2008-06-16 08:20:30

by Renzo Davoli

[permalink] [raw]
Subject: [PATCH 0/1] ptrace_vm: let us simplify the code for ptrace and add useful features for VM

Proposal: let us simplify
PTRACE_SYSCALL/PTRACE_SINGLESTEP/PTRACE_SYSEMU/PTRACE_SYSEMU_SINGLESTEP,
and now PTRACE_BLOCKSTEP (which will require soon a PTRACE_SYSEMU_BLOCKSTEP),
my PTRACE_SYSVM...etc. etc.

Summary of the solution:
Use tags in the "addr" parameter of existing
PTRACE_SYSCALL/PTRACE_SINGLESTEP/PTRACE_CONT/PTRACE_BLOCKSTEP calls
to skip the current call (PTRACE_VM_SKIPCALL) or skip the second upcall to
the VM/debugger after the syscall execution (PTRACE_VM_SKIPEXIT).

Note:
The patch is against linux-2.6.26-rc6, it applies with some line offset
warnings to git2, too.

Motivation:

The ptrace tag PTRACE_SYSEMU is a feature mainly used for User-Mode Linux,
or at most for other virtual machines aiming to virtualize *all* the syscalls
(total virtual machines).

In fact:
ptrace(PTRACE_SYSEMU, pid, 0, 0)
means that the *next* system call will not be executed.
PTRACE_SYSEMU AFAIK has been implemented only for x86_32.

I already proposed some time ago a different tag: PTRACE_SYSVM
(and I maintain a patch for it) where:
ptrace(PTRACE_SYSVM, pid, XXX, 0)
1* is the same as PTRACE_SYSCALL when XXX==0,
2* skips the call (and stops before entering the next syscall) when
PTRACE_VM_SKIPCALL | PTRACE_VM_SKIPEXIT
3* skips the ptrace call after the system call if PTRACE_VM_SKIPEXIT.
PTRACE_SYSVM has been implemented for x86_32, powerpc_32, um+x86_32.
(x86_64 and ppc64 exist too, but are less tested).

The main difference between SYSEMU and SYSVM is that with SYSVM it is possible
to decide if *this* system call should be executed or not (instead of the next
one).
SYSVM can be used also for partial virtual machines (some syscall gets
virtualized and some others do not), like our umview.

PTRACE_SYSVM above can be used instead of PTRACE_SYSEMU in user-mode linux
and in all the others total virtual machines.
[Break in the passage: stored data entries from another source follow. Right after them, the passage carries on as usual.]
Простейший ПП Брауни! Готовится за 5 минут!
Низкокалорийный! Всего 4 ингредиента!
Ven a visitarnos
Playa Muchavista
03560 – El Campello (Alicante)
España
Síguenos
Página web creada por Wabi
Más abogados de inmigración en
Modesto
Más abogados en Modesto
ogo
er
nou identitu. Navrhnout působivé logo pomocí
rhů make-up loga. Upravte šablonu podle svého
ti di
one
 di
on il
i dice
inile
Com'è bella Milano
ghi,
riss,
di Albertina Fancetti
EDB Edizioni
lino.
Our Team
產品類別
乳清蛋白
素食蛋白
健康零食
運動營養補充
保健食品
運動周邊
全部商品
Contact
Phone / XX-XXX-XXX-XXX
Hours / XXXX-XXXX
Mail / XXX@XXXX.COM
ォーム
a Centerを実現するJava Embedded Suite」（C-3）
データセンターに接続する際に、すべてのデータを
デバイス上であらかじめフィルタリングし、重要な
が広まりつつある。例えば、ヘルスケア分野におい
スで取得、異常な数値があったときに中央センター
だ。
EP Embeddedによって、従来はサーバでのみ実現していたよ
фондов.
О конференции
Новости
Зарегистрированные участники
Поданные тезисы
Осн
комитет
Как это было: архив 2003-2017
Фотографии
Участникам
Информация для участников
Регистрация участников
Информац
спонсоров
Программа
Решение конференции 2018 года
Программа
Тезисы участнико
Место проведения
In fact, provided user-mode linux
skips *all* the syscalls it does not matter if the upcall happens just after
(SYSEMU) or just before (SYSVM) having skipped the syscall.

Briefly I would like to unify SYSCALL, SYSEMU and SYSVM.
We don't need three different tags (and all their "variations",
SINGLESTEP->SYSEMU_SINGLESTEP etc).

We could keep PTRACE_SYSCALL, using the addr parameter as in PTRACE_SYSVM.
In this case all the code I have seen (user-mode linux, strace, umview
and googling around) use 0 or 1 for addr (being defined unused).
defining PTRACE_VM_SKIPCALL=4 and PTRACE_VM_SKIPEXIT=2 (i.e. by ignoring
the lsb) everything previously coded using PTRACE_SYSCALL should continue
to work.
In the same way PTRACE_SINGLESTEP, PTRACE_CONT and PTRACE_BLOCKSTEP can use
the same tags restarting after a SYSCALL.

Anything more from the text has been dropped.